Before the three-gun, shadow mask CRT was firmly established as a standard for producing colour CRTs, several other novel systems were developed.
One of these was the PDF (Post Deflection Focusing) Chromatron developed at the University of California. This tube had a single electron gun addressing a pattern of continuous vertical phosphor stripes on its faceplate. As the name suggests, the beam of electrons in this CRT were focused on the required red, green or blue phosphor stripe by electrodes which the beam encountered after it had passed beyond the influence of the deflection yoke. These electrodes were mounted less than half an inch from the phosphor-coated faceplate and took the form of a series of vertically-oriented parallel wires. By altering the way current flowed through pairs of these electrodes, the electron beam could be made to pass directly between them or be deflected slightly to left or right and so made to strike the desired colour of phosphor stripe. The Chromatron was produced by Sony in the early 1960’s but was dropped after a short while because of manufacturing difficulties.

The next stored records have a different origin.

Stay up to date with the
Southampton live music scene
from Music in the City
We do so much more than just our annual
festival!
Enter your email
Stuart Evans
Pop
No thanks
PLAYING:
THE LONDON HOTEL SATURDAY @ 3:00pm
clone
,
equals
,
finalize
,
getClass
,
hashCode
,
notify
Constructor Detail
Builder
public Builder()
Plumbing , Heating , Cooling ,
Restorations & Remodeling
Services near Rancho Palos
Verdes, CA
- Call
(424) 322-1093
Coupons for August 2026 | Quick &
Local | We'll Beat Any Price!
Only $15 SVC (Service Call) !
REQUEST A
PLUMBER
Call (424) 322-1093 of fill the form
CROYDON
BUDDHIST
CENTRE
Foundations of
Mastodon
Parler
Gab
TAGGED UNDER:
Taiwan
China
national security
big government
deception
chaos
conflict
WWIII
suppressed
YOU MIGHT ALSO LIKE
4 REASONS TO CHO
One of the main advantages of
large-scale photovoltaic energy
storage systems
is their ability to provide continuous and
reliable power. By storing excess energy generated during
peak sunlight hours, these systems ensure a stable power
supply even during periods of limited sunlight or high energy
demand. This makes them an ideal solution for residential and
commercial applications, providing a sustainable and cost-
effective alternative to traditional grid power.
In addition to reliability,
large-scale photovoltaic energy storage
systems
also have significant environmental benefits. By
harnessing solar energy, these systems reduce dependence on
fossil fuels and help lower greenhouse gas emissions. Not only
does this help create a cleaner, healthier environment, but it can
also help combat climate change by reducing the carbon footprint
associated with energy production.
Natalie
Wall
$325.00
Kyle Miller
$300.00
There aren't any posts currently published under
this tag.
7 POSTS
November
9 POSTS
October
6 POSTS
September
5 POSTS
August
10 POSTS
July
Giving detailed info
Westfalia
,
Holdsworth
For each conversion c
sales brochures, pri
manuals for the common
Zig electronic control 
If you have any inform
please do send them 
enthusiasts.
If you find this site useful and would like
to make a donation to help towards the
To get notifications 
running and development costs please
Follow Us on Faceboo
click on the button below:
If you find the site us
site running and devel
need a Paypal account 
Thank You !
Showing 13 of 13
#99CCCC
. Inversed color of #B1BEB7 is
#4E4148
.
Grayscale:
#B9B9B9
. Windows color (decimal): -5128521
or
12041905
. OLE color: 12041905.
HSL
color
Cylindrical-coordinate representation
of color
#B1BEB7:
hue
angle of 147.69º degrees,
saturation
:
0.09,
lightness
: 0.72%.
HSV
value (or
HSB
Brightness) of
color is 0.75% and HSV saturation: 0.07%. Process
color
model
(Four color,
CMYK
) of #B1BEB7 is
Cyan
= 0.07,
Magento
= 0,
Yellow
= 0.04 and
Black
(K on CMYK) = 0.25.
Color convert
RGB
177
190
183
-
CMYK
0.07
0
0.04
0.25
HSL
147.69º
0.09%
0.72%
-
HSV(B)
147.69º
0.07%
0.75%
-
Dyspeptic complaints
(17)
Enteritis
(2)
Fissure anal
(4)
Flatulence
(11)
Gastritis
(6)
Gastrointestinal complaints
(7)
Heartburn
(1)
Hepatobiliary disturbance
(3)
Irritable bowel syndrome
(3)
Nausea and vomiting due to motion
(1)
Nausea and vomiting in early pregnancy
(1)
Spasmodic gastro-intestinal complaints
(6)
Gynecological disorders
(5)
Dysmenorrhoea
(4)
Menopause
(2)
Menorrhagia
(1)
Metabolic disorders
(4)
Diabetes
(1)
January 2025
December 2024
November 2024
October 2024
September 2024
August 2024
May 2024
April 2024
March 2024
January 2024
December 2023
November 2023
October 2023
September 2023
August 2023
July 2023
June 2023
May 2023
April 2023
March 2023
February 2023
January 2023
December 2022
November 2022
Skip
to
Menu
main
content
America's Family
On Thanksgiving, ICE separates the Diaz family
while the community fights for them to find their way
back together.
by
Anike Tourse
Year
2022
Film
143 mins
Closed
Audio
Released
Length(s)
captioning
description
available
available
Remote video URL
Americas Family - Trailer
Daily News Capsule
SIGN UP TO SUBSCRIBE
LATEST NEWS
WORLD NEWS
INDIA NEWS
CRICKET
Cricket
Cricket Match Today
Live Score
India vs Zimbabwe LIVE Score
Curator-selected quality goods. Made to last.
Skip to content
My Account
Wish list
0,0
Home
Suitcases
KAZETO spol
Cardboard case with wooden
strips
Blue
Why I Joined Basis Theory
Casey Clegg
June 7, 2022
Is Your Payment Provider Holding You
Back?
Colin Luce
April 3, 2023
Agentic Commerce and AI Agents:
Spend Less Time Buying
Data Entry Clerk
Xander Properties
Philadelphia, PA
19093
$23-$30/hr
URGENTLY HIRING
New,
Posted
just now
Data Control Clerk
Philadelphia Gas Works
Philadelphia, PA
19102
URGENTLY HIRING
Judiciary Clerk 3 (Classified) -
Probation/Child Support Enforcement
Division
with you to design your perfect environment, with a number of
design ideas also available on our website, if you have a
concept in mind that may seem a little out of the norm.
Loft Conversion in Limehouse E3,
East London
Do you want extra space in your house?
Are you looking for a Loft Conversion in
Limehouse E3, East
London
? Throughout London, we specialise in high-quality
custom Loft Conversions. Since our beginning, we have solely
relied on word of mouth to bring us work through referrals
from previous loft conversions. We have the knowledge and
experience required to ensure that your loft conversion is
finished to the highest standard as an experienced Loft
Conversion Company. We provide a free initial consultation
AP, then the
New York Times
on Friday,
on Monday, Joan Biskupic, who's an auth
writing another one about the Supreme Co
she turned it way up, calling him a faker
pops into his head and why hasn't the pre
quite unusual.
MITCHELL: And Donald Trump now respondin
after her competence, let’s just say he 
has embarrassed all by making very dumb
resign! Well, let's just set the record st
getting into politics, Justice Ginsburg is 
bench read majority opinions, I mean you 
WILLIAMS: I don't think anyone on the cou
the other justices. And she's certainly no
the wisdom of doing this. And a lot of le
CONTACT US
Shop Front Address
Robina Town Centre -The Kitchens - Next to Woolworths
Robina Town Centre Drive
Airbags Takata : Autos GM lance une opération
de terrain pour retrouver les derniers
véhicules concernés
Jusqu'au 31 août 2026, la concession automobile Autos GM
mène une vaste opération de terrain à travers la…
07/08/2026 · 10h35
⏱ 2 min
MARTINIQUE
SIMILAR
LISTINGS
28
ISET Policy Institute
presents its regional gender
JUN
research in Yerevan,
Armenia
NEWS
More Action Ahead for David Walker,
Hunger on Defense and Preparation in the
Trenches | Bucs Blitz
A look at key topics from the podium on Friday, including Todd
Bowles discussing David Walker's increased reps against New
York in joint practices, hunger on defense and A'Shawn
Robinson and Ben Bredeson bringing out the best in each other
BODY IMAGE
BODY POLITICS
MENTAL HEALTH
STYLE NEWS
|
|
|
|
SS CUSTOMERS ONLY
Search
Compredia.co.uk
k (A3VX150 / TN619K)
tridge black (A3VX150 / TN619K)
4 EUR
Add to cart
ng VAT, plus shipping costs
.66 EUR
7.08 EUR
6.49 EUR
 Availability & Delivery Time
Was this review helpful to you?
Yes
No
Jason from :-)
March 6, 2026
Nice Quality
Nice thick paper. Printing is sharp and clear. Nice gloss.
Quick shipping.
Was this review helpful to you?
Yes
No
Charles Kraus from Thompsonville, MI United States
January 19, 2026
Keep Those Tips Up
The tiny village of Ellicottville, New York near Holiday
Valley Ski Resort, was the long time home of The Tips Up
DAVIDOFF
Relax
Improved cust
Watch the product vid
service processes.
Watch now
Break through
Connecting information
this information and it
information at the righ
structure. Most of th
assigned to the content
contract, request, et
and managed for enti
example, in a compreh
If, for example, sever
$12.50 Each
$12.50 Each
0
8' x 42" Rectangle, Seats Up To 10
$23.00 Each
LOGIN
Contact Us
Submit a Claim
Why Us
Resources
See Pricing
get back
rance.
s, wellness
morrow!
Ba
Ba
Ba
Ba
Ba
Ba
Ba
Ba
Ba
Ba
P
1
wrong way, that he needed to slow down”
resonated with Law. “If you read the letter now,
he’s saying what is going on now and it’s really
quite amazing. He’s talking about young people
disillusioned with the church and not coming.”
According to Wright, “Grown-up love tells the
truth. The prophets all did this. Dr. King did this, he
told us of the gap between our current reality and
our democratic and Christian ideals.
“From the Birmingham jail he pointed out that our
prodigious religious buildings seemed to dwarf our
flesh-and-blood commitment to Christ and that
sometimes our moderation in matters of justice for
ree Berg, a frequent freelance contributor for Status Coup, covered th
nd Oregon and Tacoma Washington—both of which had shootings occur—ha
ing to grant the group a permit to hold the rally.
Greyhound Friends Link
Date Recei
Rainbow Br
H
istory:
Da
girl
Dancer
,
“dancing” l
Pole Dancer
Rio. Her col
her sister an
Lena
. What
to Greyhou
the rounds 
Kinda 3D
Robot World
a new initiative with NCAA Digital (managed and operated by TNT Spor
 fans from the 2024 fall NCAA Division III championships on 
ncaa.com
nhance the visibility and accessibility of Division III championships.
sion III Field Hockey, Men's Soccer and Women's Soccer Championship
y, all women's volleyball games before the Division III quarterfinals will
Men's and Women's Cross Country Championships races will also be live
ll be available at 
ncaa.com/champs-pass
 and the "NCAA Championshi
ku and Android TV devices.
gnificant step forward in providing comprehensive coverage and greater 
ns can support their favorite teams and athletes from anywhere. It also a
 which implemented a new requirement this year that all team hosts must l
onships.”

In 1968, however, Sony introduced the Trinitron tube which also uses a single electron gun and a vertically aligned series of wires mounted close to the CRT’s faceplate. Unlike the Chromatron, the Trinitron’s single gun produces three separate electron beams, one for each phosphor stripe. Consequently, it has no need to use the array of wires as electrons. Why, then, use these wires, which Sony calls an aperture grille, if they are not needed as electrodes? Sony found that the arrangement of wires and phosphor stripes meant a greater number of electrons reaching the phosphor, which covers more of the screen area, leading to a brighter picture and better colour purity. Sony also found a reduction in the moiré patterning found in shadow mask tubes. The one gun three beam approach also meant tighter focus for higher beam currents.